# Positioning Of Wobble Saw On Spindle Shaft.



## pollys13 (25 Sep 2018)

From what I understand, a block should be placed as low on the spindle shaft as possible. In order to avoid excessive vibration, strain on parts of machine etc.

In the photo the spindle is raised up to its maximum height and the wobble saw fitted. The saw is then only just above the table.

The only way I can see to raise it up, to an adjustable working height is to place spacers underneath, but then one isn't meant to do that?
Uum, please clarify?
Cheers.


----------



## ColeyS1 (25 Sep 2018)

Could you possibly get a few mm skimmed off the table ? Lol. Put spacers underneath if necessary, just not best practice to have it high if you've enough adjustment to have it lower. I think you need a spindle moulding refresher course again tbh.

Sent from my SM-G900F using Tapatalk


----------



## mbartlett99 (25 Sep 2018)

Its nothing specific to spindle moulders but just a good practice for any mechanical device - place the rotating mass (a block in your case but the wheel of your car will do too) as close to the supporting bearing as you can.
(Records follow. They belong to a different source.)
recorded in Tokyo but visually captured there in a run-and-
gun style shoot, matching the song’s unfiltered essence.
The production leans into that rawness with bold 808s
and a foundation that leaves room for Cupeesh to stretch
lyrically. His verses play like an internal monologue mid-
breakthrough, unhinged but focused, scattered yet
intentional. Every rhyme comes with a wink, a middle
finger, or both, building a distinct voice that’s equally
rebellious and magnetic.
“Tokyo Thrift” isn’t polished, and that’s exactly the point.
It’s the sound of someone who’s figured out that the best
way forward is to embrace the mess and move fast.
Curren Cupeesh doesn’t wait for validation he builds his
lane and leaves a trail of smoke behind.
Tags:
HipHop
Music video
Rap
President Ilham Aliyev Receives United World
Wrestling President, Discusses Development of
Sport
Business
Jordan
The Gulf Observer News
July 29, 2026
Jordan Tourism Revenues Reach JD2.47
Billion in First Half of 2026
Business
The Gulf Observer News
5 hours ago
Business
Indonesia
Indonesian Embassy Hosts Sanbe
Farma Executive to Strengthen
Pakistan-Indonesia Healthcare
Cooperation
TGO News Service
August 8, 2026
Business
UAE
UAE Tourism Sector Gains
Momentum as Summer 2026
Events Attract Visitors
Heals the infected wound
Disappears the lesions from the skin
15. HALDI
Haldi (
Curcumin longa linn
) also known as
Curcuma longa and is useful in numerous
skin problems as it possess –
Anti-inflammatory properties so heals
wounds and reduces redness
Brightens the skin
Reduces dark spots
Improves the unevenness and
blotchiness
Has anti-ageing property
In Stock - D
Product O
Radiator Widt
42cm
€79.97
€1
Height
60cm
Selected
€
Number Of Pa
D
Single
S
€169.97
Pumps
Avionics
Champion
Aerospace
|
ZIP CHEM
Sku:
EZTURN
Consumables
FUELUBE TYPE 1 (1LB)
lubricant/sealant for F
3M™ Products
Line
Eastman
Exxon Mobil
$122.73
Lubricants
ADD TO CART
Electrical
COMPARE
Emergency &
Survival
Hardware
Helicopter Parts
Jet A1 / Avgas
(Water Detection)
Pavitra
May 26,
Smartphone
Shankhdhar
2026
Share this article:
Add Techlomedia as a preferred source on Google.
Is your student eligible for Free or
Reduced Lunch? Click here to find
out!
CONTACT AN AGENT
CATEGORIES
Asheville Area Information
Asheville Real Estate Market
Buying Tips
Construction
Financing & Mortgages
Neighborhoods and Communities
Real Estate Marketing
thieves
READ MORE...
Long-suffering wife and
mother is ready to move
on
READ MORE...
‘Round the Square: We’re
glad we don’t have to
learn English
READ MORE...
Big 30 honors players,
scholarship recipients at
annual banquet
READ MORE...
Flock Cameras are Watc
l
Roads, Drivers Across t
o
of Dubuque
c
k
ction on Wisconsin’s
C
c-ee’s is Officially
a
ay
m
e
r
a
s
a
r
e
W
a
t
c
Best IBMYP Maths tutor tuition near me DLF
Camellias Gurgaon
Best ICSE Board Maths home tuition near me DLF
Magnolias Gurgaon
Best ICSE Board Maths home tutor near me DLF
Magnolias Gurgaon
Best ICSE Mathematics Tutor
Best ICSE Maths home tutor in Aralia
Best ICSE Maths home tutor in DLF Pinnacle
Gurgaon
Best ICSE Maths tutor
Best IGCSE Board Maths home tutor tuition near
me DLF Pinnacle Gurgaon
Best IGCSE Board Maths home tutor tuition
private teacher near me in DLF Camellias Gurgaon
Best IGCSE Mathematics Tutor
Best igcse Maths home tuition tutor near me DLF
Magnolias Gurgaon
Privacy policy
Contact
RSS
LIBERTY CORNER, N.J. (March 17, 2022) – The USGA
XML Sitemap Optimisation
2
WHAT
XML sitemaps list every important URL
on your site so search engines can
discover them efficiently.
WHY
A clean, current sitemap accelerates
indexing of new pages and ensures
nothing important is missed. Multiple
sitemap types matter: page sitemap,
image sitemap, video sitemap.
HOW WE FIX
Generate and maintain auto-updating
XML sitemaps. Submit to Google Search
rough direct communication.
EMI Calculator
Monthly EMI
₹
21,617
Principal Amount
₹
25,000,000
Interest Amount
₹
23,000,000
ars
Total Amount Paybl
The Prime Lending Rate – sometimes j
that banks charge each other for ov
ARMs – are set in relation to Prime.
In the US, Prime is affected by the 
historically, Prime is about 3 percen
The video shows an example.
Run out is minimized and less strain on the bearing,

The bearing won't be instantly damaged - I'm sure its designed to handle it - but is just a bit kinder to the machine and that adds up over the years. Your wobble saw has so little mass that I wouldn't bother to think twice about it. A 300mm tenoning disc is a slightly different matter.


----------



## Jacob (25 Sep 2018)

As above
Just put it as high as you need to.
It's a balanced lightweight bit of kit to start with so it won't be a problem.
It only really matters if are doing the old fashioned thing of using un-balanced cutters on a lightish machine.
Wobble saw - use all guards and _push sticks _- you can't see the teeth when it's spinning and it will take a big bite!


----------



## custard (25 Sep 2018)

I don't use a wobble saw but I regularly use grooving blades on a spindle moulder for cutting kerfs or tenons. I wouldn't worry too much about where you place the blade. As you can see in this example it's about half way up the shaft to allow plenty of up and down adjustment.


----------



## pollys13 (25 Sep 2018)

OK lot clearer, thanks all.


----------



## Trevanion (25 Sep 2018)

Not to sound offensive but I agree with Coley in that you would benefit from a refresher course, as the spindle moulder is a very serious piece of kit and a dangerous one if you don't really know all the basics of the machine. I know people locally that have had very serious accidents with the machines who had been running them for many years professionally.

I know both Peter Sefton and Axminster offer good courses for the spindle moulder if you want hands-on education. Or at very least you could watch a couple videos on spindle moulding(There aren't many but there's some). Someone lately has put Roy Sutton's "Spindle moulders for complete beginners" on youtube and it's a very good watch even if you are quite experienced with a spindle moulder, I've used spindle moulders daily for years now and even I picked up a couple of tricks from the video.

[youtube]4n6yTHMBX54[/youtube]


----------



## pollys13 (25 Sep 2018)

Hi Trevanion and thanks for chipping in, sorry 
I went on Peter Seftons spindle moulder course and most of it is still fresh in my mind.
Roy Suttons spindle DVD and his safe machining one I have both. Also Wood Machining , " A complete guide to effective and safe working practices by Nigel Voisey, Machine Woodworking by Nick Rudkin, Huddersfield Technical College. Both of these publications have quite comprehensive sections on the spindle moulder. The Spindle Moulder Handbook the new and older edition.Though none of these resources, cover the tilting spindle etc.
I have a 1hp massive brute of a power feed, almost as big as the moulder, well not quite.
Cheers again.


----------